Scottish spaceport’s prototype rocket unveiled


The first full-scale prototype of a rocket designed for launching small satellites from a Highlands spaceport has been unveiled.

Forres-based Orbex said its final version of the 19m (62ft) long Prime rocket would be re-useable and powered by a renewable bio-fuel, bio-propane.

The rockets will be launched from Space Hub Sutherland, which could be operational later this year.

The prototype will undergo trials at a testing facility in Kinloss in Moray.

A separate plan to launch satellites from a facility in Shetland has also taken a major step forward.

SaxaVord UK Spaceport and US-based Astra Space have agreed to collaborate on a planned programme of launches from a site on Unst. The spaceport secured planning permission earlier this year.

Astra Space has already completed its first commercial rocket launch from Kodiak in Alaska. Launches from SaxaVord could start next year, subject to agreements and regulatory approvals.

Rocket launch

Astra Space

Orbex, which has manufacturing sites in the UK and Denmark, plans to launch micro satellites from Space Hub Sutherland, near Tongue.
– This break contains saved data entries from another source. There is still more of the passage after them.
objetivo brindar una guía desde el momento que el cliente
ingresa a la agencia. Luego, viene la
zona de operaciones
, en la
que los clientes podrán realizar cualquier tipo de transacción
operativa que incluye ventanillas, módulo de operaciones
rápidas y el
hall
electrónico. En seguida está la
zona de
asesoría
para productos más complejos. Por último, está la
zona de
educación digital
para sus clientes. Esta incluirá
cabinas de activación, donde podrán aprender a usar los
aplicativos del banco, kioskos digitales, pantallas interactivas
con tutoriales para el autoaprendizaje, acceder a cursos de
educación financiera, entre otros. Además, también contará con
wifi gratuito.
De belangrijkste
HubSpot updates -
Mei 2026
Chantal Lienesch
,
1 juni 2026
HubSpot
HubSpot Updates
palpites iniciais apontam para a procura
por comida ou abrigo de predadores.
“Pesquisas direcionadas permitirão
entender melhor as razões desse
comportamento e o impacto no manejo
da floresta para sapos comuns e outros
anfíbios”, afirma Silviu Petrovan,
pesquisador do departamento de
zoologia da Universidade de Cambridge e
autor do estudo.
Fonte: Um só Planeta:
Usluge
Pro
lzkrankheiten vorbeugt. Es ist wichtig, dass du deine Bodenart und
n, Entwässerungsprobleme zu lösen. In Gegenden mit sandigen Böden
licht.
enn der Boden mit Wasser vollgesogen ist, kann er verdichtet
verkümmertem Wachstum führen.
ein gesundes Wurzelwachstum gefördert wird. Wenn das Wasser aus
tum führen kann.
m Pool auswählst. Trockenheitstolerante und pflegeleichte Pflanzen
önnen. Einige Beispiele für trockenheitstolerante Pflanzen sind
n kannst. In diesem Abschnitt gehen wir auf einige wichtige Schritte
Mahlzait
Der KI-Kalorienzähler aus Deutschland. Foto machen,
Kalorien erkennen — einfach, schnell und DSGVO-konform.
Chris Larmour, of Orbex, said: “This is a major milestone for Orbex and highlights just how far along our development path we now are.

“From the outside, it might look like an ordinary rocket, but on the inside, Prime is unlike anything else.”

He said the rocket’s innovations included the use of low-carbon fuels and having 3D printed engines.

Development agency Highlands and Islands Enterprise (HIE) is leading the £17m Sutherland project

Plans for up to 12 launches a year from a single launch pad were approved by the Highland Council in 2020.

Scottish Land Court approval, which was also required as the proposed development is on crofting land, was granted the following year.

Prime rocket


While the project has the support of the local Melness Crofters’ Estate, it had faced opposition from some residents in the area as well as billionaires Anders and Anne Holch Povlsen who own land near the site.

One of the Povlsen’s companies, Wildland Ltd, lodged an unsuccessful legal challenge against the project.

Earlier this year, the company signed a memorandum of understanding with HIE to “work constructively” for the benefit of local communities.

Wildland Ltd would make no further challenges to the spaceport, provided any further development of the project were deemed minor.

Meanwhile, SaxaVord UK Spaceport director of business development Robin Huber has welcomed the agreement with Astra Space.

He said: “Astra is an agile, fast-moving company on pace to establish a successful track record.

“We look forward to working with their team to build new launch capabilities in the UK.”